- Genre: Drama
- Created by: Director Kut's Productions
- Written by: Saba Mumtaz Vandana Tewari
- Directed by: Rajan Shahi Neeraj Baliyan
- Starring: Neha Sargam Kinshuk Mahajan Abhishek Tewari Nitika Anand Payal Nair Ashish Kapoor Kanan Malhotra Sarita Joshi Geeta Tyagi
- Country of origin: India
- Original language: Hindi
- No. of episodes: 261

Production
- Producer: Rajan Shahi
- Editor: Sameer Gandhi
- Running time: 24 minutes

Original release
- Network: StarPlus
- Release: 28 June 2010 – 17 June 2011

= Chand Chupa Badal Mein =

2010 Indian TV series

Chand Chupa Badal Mein (English : The moon is hiding behind the clouds) is an Indian drama by Rajan Shahi's Director's Kut Productions. It premiered on 28 June 2010 and ended on 17 June 2011. It was directed by Rajan Shahi and Neeraj Baliyan.

==Plot==

Set in the beautiful hill town of Simla, Chand Chupa Badal Mein narrates the tale of a middle-class girl Nivedita Sharma a.k.a. Nivi, a.k.a. Putul. She is kind, sweet, responsible, but also nervous and reserved. She lost her mother when she was a little girl. Since then, she has been living with her grandmother, father and younger brother.

Nivedita meets her childhood friend Siddharth Sood after many years, and the two fall in love with each other. But on discovering that her cousin Divya also loves Siddharth, Nivi unhesitatingly sacrifices her love by pretending that she is indifferent to him. Under pressure from his family and hurt by Nivi's rejection, Siddharth marries Divya. And Nivi marries Siddharth's cousin Viren.

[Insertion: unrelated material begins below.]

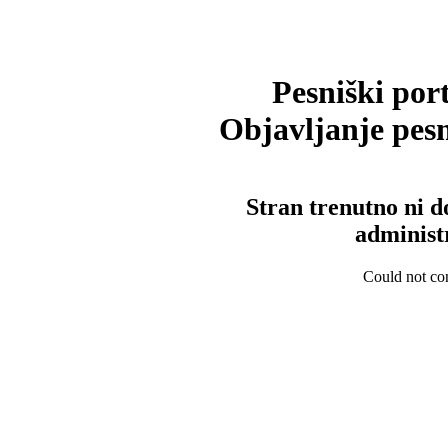
Pesniški port
Objavljanje pesm
Stran trenutno ni d
administ
Could not con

Later, it is revealed that Viren married Nivi to take revenge against Siddharth and his family. However, gradually both Nivi and Viren start caring for each other. When Nivi discovers Viren's real intentions, she transforms him and brings him closer to his family. Their lives take many more twists and turn from there. The shy Nivi blossoms into a confident woman with the help of Viren, meeting challenges with unshakable optimism.

==Cast==

| Cast | Character | Description |
|---|---|---|
| Neha Sargam | Nivedita Viren Sood | Siddharth's ex-love and Viren's wife |
| Kinshuk Mahajan | Viren Sood | Nivedita's husband |
| Abhishek Tiwari | Siddharth Sood | Nivedita's ex-love and Divya's husband |
| Rishma Rochlani | Divya Siddharth Sood | Siddharth's wife |
| Nitika Anand | Vandana Sood | Siddharth's mother |
| Payal Nair | Chanchal Sood | Viren's mother |
| Ashish Kapoor | Jawahar Sood | Viren's father |
| Madan Joshi | Bhupat Sood | Siddharth and Viren's grandfather |
| Kanan Malhotra | Aditya Pratap Sharma | Divya's brother |
| Sarita Joshi | Naintara Sharma | Nivedita and Divya's grandmother |
| Geeta Tyagi | Hemlata Pratap Sharma | Divya's mother |
| Krish Kakkar | Young Siddharth |  |

===Guests===
- Hina Khan
- Karan Mehra
- Adaa Khan

==Production==
===Development===
Poet and lyricist Javed Akhtar introduced the show with a recitation. He also lent his voice to the promotions of the show. Some scenes were shot in the environs of Himachal Pradesh.

===Filming===
The story being based on backdrop of Shimla, a set of Shimla was created in 35,000 sq feet area in Mumbai Film City for shooting the series with about planting of 200 trees; the sets of mountains, streams and wooden cottages with rooms were also created to recreate Shimla. These all cost about ₹ 3 crores to construct.